MOSCOW, Idaho — The University of Idaho's men's basketball team honored the four victims during Wednesday night's game, the first major event the school has hosted since the tragedy occurred on Nov. 13.
It was definitely a somber mood at Wednesday's game with quite a few empty seats in the student section. Many students left town early for Thanksgiving break. Those who stayed told KREM 2 they won't feel entirely safe until the person responsible is caught.
"Basketball fans, at this time we ask you to please join us in a moment of silence for the four University of Idaho students who were tragically taken from us on Sunday."
The names of the four students found murdered inside a home near campus were read aloud before the game. The Moscow community is still in shock.

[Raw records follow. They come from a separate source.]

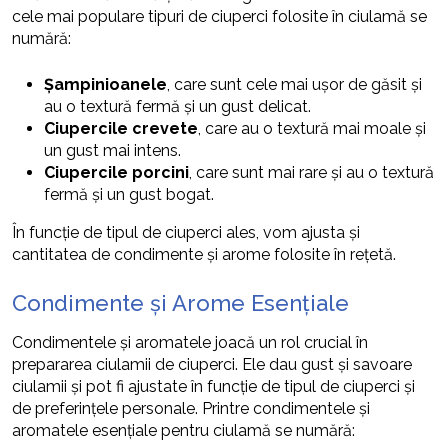
cele mai populare tipuri de ciuperci folosite în ciulamă se
numără:
Șampinioanele
, care sunt cele mai ușor de găsit și
au o textură fermă și un gust delicat.
Ciupercile crevete
, care au o textură mai moale și
un gust mai intens.
Ciupercile porcini
, care sunt mai rare și au o textură
fermă și un gust bogat.
În funcție de tipul de ciuperci ales, vom ajusta și
cantitatea de condimente și arome folosite în rețetă.
Condimente și Arome Esențiale
Condimentele și aromatele joacă un rol crucial în
prepararea ciulamii de ciuperci. Ele dau gust și savoare
ciulamii și pot fi ajustate în funcție de tipul de ciuperci și
de preferințele personale. Printre condimentele și
aromatele esențiale pentru ciulamă se numără: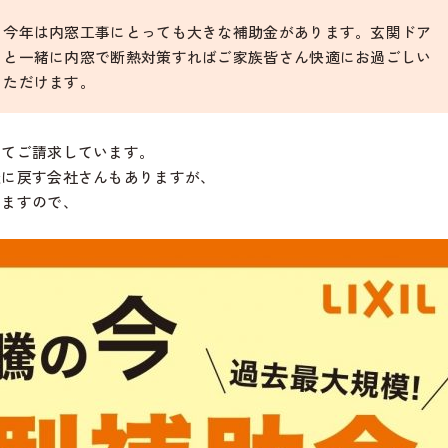
今年は内窓工事にとっても大きな補助金があります。玄関ドア
と一緒に内窓で断熱対策すればご家族皆さん快適にお過ごしい
ただけます。
してご請求しています。
後に戻す会社さんもありますが、
えますので、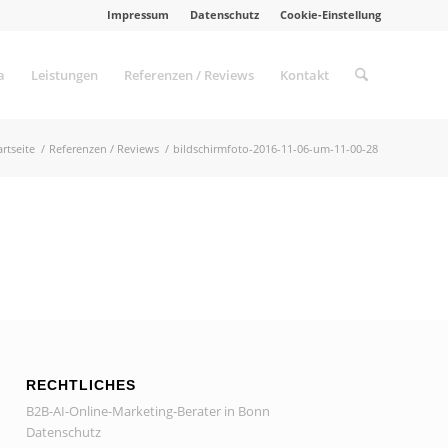
Impressum
Datenschutz
Cookie-Einstellung
a
Leistungen
Referenzen / Reviews
Kontakt
artseite
/
Referenzen / Reviews
/
bildschirmfoto-2016-11-06-um-11-00-28
RECHTLICHES
B2B-AI-Online-Marketing-Berater in Bonn
Datenschutz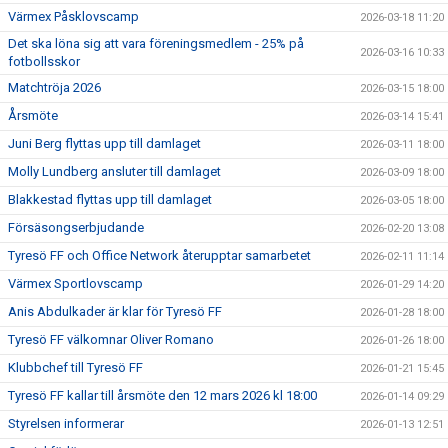
Värmex Påsklovscamp
2026-03-18 11:20
Det ska löna sig att vara föreningsmedlem - 25% på
2026-03-16 10:33
fotbollsskor
Matchtröja 2026
2026-03-15 18:00
Årsmöte
2026-03-14 15:41
Juni Berg flyttas upp till damlaget
2026-03-11 18:00
Molly Lundberg ansluter till damlaget
2026-03-09 18:00
Blakkestad flyttas upp till damlaget
2026-03-05 18:00
Försäsongserbjudande
2026-02-20 13:08
Tyresö FF och Office Network återupptar samarbetet
2026-02-11 11:14
Värmex Sportlovscamp
2026-01-29 14:20
Anis Abdulkader är klar för Tyresö FF
2026-01-28 18:00
Tyresö FF välkomnar Oliver Romano
2026-01-26 18:00
Klubbchef till Tyresö FF
2026-01-21 15:45
Tyresö FF kallar till årsmöte den 12 mars 2026 kl 18:00
2026-01-14 09:29
Styrelsen informerar
2026-01-13 12:51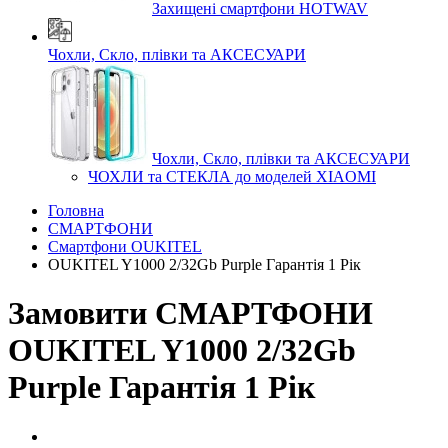
Захищені смартфони HOTWAV
Чохли, Скло, плівки та АКСЕСУАРИ
Чохли, Скло, плівки та АКСЕСУАРИ
ЧОХЛИ та СТЕКЛА до моделей XIAOMI
Головна
СМАРТФОНИ
Смартфони OUKITEL
OUKITEL Y1000 2/32Gb Purple Гарантія 1 Рік
Замовити СМАРТФОНИ
OUKITEL Y1000 2/32Gb
Purple Гарантія 1 Рік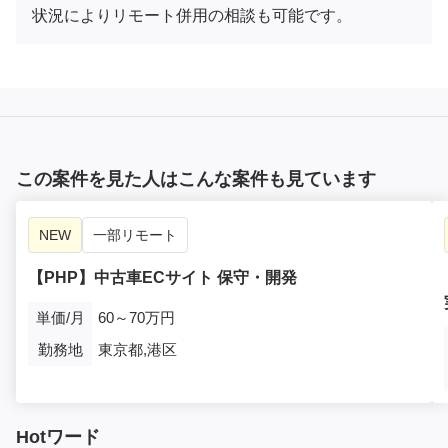
状況によりリモート併用の相談も可能です。
この案件を見た人はこんな案件も見ています
NEW
一部リモート
【PHP】中古車ECサイト 保守・開発
単価/月
60～70万円
勤務地
東京都,港区
Hotワード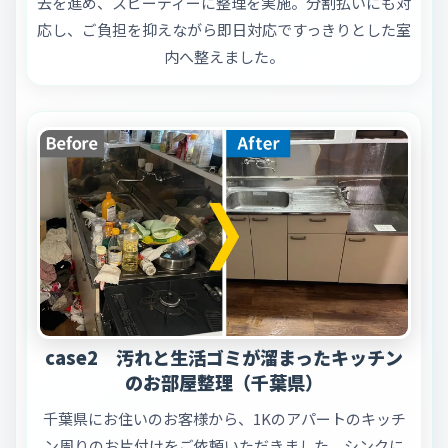
去を進め、スピーディーに整理を実施。分割払いにも対
応し、ご負担を抑えながら即日対応ですっきりとした室
内へ整えました。
case2 汚れと生活ゴミが溜まったキッチン
のお部屋整理（千葉県）
千葉県にお住いのお客様から、1Kのアパートのキッチ
ン周りのお片付けをご依頼いただきました。シンクに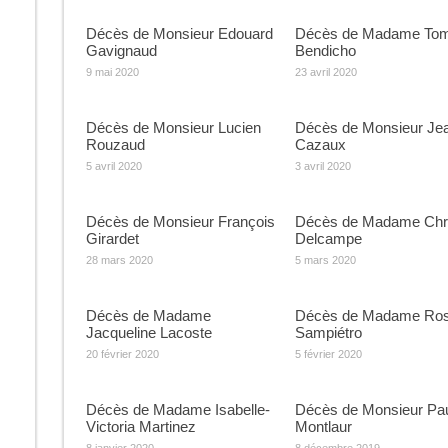
Décès de Monsieur Edouard
Décès de Madame To
Gavignaud
Bendicho
9 mai 2020
23 avril 2020
Décès de Monsieur Lucien
Décès de Monsieur Je
Rouzaud
Cazaux
5 avril 2020
3 avril 2020
Décès de Monsieur François
Décès de Madame Chri
Girardet
Delcampe
28 mars 2020
5 mars 2020
Décès de Madame
Décès de Madame Ro
Jacqueline Lacoste
Sampiétro
20 février 2020
5 février 2020
Décès de Madame Isabelle-
Décès de Monsieur Pa
Victoria Martinez
Montlaur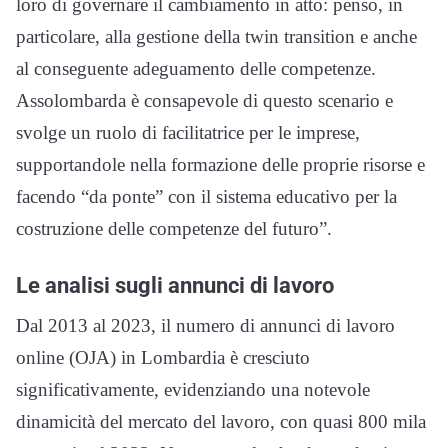
loro di governare il cambiamento in atto: penso, in
particolare, alla gestione della twin transition e anche
al conseguente adeguamento delle competenze.
Assolombarda è consapevole di questo scenario e
svolge un ruolo di facilitatrice per le imprese,
supportandole nella formazione delle proprie risorse e
facendo “da ponte” con il sistema educativo per la
costruzione delle competenze del futuro”.
Le analisi sugli annunci di lavoro
Dal 2013 al 2023, il numero di annunci di lavoro
online (OJA) in Lombardia è cresciuto
significativamente, evidenziando una notevole
dinamicità del mercato del lavoro, con quasi 800 mila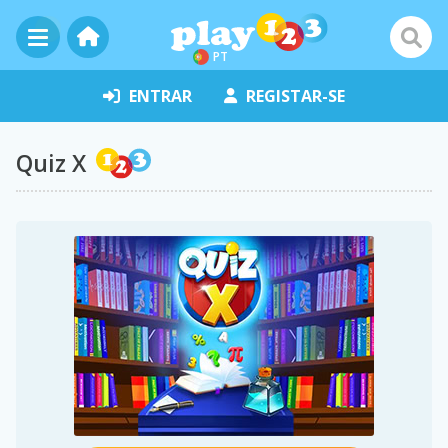
PT
ENTRAR
REGISTAR-SE
Quiz X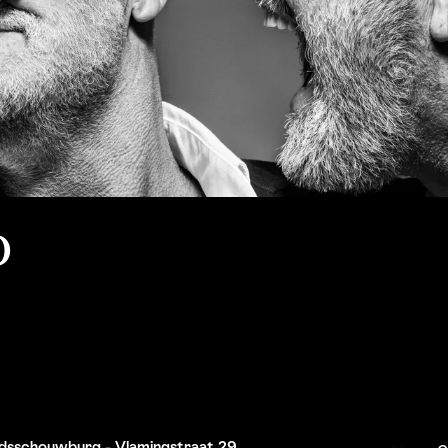
o
tadsschouwburg - Vlamingstraat 29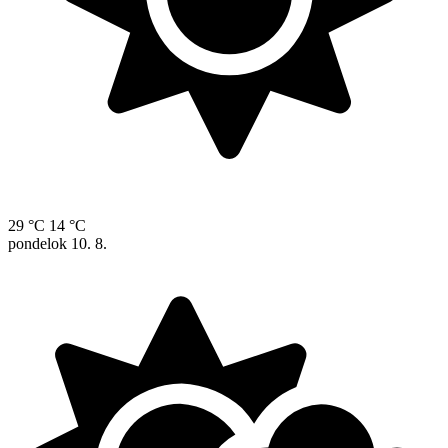
29 °C
14 °C
pondelok
10. 8.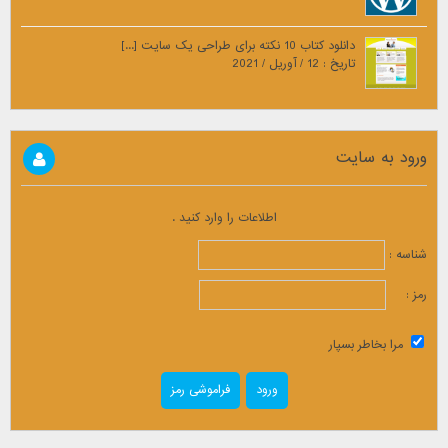
دانلود کتاب 10 نکته برای طراحی یک سایت [...]
تاریخ : 12 / آوریل / 2021
ورود به سایت
اطلاعات را وارد کنید .
شناسه :
رمز :
مرا بخاطر بسپار
فراموشی رمز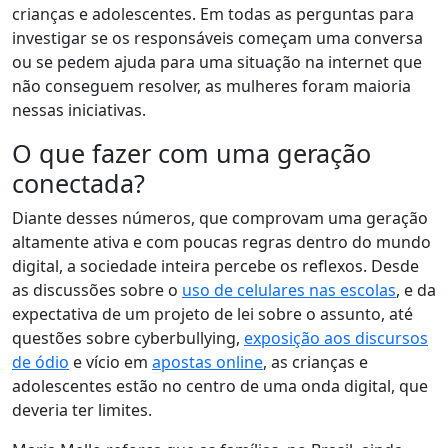
crianças e adolescentes. Em todas as perguntas para
investigar se os responsáveis começam uma conversa
ou se pedem ajuda para uma situação na internet que
não conseguem resolver, as mulheres foram maioria
nessas iniciativas.
O que fazer com uma geração
conectada?
Diante desses números, que comprovam uma geração
altamente ativa e com poucas regras dentro do mundo
digital, a sociedade inteira percebe os reflexos. Desde
as discussões sobre o
uso de celulares nas escolas
, e da
expectativa de um projeto de lei sobre o assunto, até
questões sobre cyberbullying,
exposição aos discursos
de ódio
e vício em
apostas online
, as crianças e
adolescentes estão no centro de uma onda digital, que
deveria ter limites.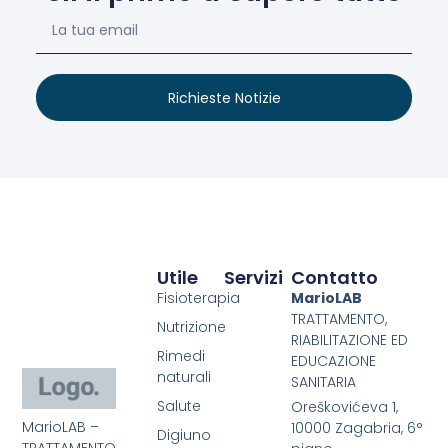
Richieste Notizie
Utile
Servizi
Contatto
Fisioterapia
MarioLAB
TRATTAMENTO,
Nutrizione
RIABILITAZIONE ED
Rimedi
EDUCAZIONE
naturali
SANITARIA
Salute
Oreškovićeva 1,
MarioLAB –
10000 Zagabria, 6°
Digiuno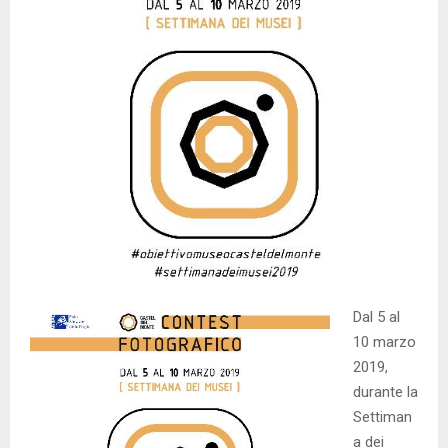
Dal 5 al
10 marzo
2019,
durante la
Settiman
a dei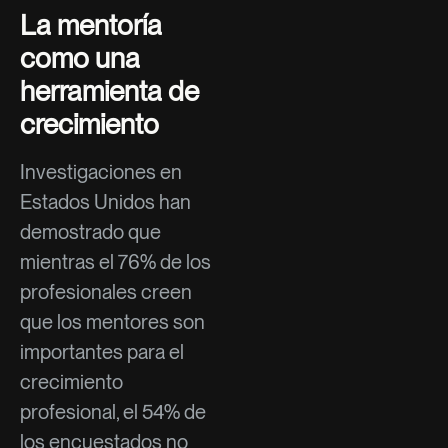
La mentoría
como una
herramienta de
crecimiento
Investigaciones en
Estados Unidos han
demostrado que
mientras el 76% de los
profesionales creen
que los mentores son
importantes para el
crecimiento
profesional, el 54% de
los encuestados no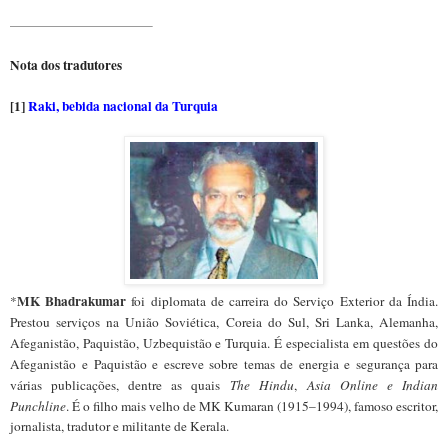
Nota dos tradutores
[1]
Raki, bebida nacional da Turquia
MK Bhadrakumar
*
foi diplomata de carreira do Serviço Exterior da Índia.
Prestou serviços na União Soviética, Coreia do Sul, Sri Lanka, Alemanha,
Afeganistão, Paquistão, Uzbequistão e Turquia. É especialista
em questões do
Afeganistão
e Paquistão e escreve sobre temas de energia e segurança para
várias publicações, dentre as quais
The Hindu
,
Asia Online e Indian
Punchline
. É o filho mais velho de MK Kumaran (1915–1994), famoso escritor,
jornalista, tradutor e militante de Kerala.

"Definitely like a ghost town here," one student, Jessika Jacobs, said. "Weird seeing everyone just pack up and leave. Super sad."
Like many other students, Jessika Jacobs and Asha Comings haven't been going to class and say they don't feel as safe alone or on campus as they did a week ago.
"The only reason we're still here is because we had a little trip planned going opposite of our homes, but we've been staying together every night trying to stay as safe as we can but we definitely are going to go home early," Comings said.
"The question of safety is on everyone's minds now," University officials said.
During a press conference this afternoon, University of Idaho officials said they have increased campus patrols and students can request a security escort across campus, day or night. The university is also excusing all absences.
"If they want to leave and go home now ,they absolutely can. We're going to support them in doing so," University officials said.
Classes were canceled the day after the four bodies were discovered, but resumed on Tuesday. School officials say some students want to keep their minds occupied.
"They gain comfort in being around other students, they gain comfort from in interacting and staying busy with faculty," University President C. Scott Green said.
"I'm happy they are still doing it and we're here to support our team, so we're happy to be here. Lucky that we get to come to this and feel safe here," Jacobs said.
Since so many students have gone home, the University has decided to postpone the candlelight vigil until after Thanksgiving break on Nov. 30.